I am fortunate enough to have a board member who would kindly purchase and ship orchid I have been looking for a quite while. But neither of us are quite sure how to safely ship it from FL to NY

Can someone tell us the best method to do so ?
How to wrap them in what kind of materials and a shipping method (USPS or Fedex - regular or 2 days) ?
If possible, a general cost of shipping ??
Any other tips would be greatly appreciated

Thanks


----------



## Frogtofall (Feb 16, 2006)

Got that Dendrobium didn't you? :wink: 

Best thing is to just make sure its dry b/c in this heat, it will cook if its wet. Then what I would do is wrap the mount in newspaper and then you can fill that with shredded paper to add some cushioning between the plant and the newspaper. Put it in a small box and pack the box tighly with more shredded paper or packing peanuts. Packing tightly is key b/c it lowers the chances for damage to occur.

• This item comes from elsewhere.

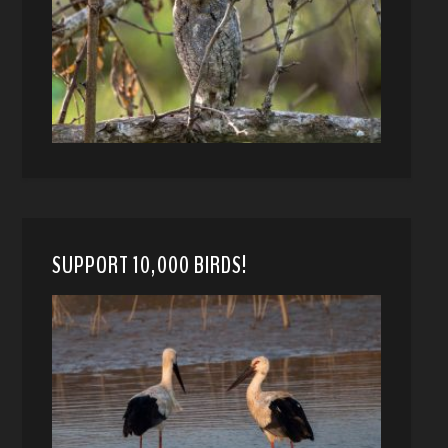
SUPPORT 10,000 BIRDS!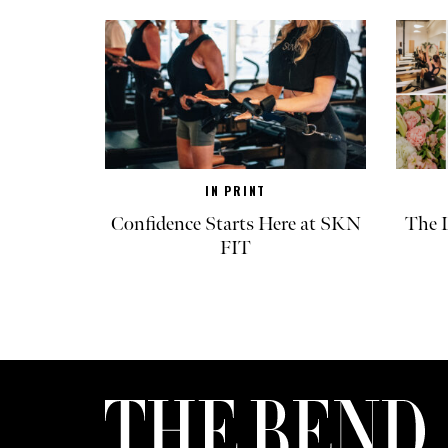
IN PRINT
Confidence Starts Here at SKN
The L
FIT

Shipping USPS priority should do it. Don't mark the box with anything either. It doesn't help, TRUST me.


----------



## jmoose (Jun 21, 2006)

Hey Antone,
Thanks for the tip
Yeah, I finally get it !!  
But how did you know it D. leonis ? You remember the Atlanta Botanical Garden thread :shock: 
Well I guess you and Harry were right about the guess.
I got Angrecum distichum at NYC Orchid show, but it is definitely not the one from ABG ... it doesn't have this succulently thickness leonis has. It is a beauty though.
Thanks again for your help


----------



## littlefrog (Sep 13, 2005)

There are very few bad ways to ship an orchid this time of year. Most orchids are quite hard to damage unless you freeze them. Even cool growers will tolerate quite a bit of heat if they aren't getting a lot of light (which they don't in a box). A cattleya or most dendrobiums would be almost invincible. Just pack them so they can't move around in the box, and send them by priority mail or similar method.

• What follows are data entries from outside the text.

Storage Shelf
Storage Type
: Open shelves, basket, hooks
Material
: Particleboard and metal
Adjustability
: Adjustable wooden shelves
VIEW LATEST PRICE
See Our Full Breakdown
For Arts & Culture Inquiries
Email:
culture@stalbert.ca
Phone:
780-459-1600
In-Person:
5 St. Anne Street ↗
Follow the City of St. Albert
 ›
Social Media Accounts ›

The first tropical orchids to be 'collected' in the 19th century were sent as packing material around other plants (ferns, i think), by slow boat from South America to England. Probably a month in transit, minimum. A few days in priority mail is cake by comparison, our orchids don't know how lucky they are.


----------



## jmoose (Jun 21, 2006)

Thanks Rob,



littlefrog said:


> There are very few bad ways to ship an orchid this time of year.

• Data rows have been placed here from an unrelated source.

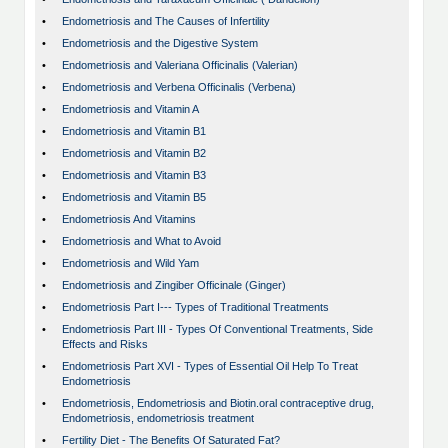
•
Endometriosis and The Causes of Infertility
•
Endometriosis and the Digestive System
•
Endometriosis and Valeriana Officinalis (Valerian)
•
Endometriosis and Verbena Officinalis (Verbena)
•
Endometriosis and Vitamin A
•
Endometriosis and Vitamin B1
•
Endometriosis and Vitamin B2
•
Endometriosis and Vitamin B3
•
Endometriosis and Vitamin B5
•
Endometriosis And Vitamins
•
Endometriosis and What to Avoid
•
Endometriosis and Wild Yam
•
Endometriosis and Zingiber Officinale (Ginger)
•
Endometriosis Part I--- Types of Traditional Treatments
•
Endometriosis Part III - Types Of Conventional Treatments, Side
Effects and Risks
•
Endometriosis Part XVI - Types of Essential Oil Help To Treat
Endometriosis
•
Endometriosis, Endometriosis and Biotin.oral contraceptive drug,
Endometriosis, endometriosis treatment
•
Fertility Diet - The Benefits Of Saturated Fat?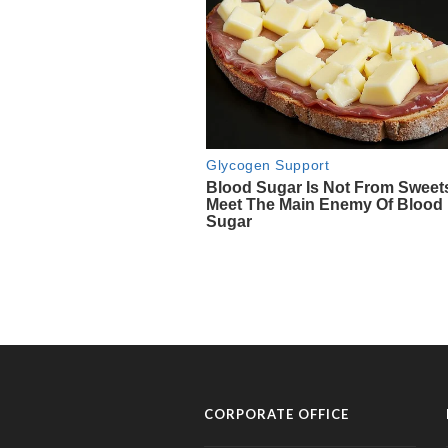
CORPORATE OFFICE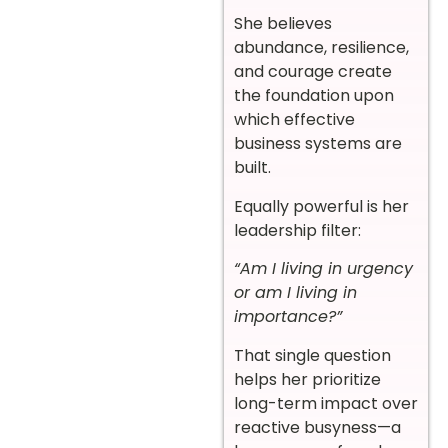
She believes
abundance, resilience,
and courage create
the foundation upon
which effective
business systems are
built.
Equally powerful is her
leadership filter:
“Am I living in urgency
or am I living in
importance?”
That single question
helps her prioritize
long-term impact over
reactive busyness—a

Is this why almost all bulbo. in your store are sold out ? :wink: 
I remember you had a frog icon attached to all viv friendly orchids ... I don't see that any more, though

Thanks


----------



## littlefrog (Sep 13, 2005)

jmoose said:


> Thanks Rob,
> Is this why almost all bulbo. in your store are sold out ? :wink:
> I remember you had a frog icon attached to all viv friendly orchids ... I don't see that any more, though


Pretty much... *grin* Actually a lot of them didn't establish as well as I had hoped and I was getting tired of people ordering them and having to give refunds... There are still a lot of bulbos left, I just prefer to make sure I have a good one before somebody pays for it.

I had a whole section of viv friendly orchids, but I took it off because I though it was slowing down the site. Turns out it is my idiot hosting company, instead, I just haven't had a chance to put it back.


----------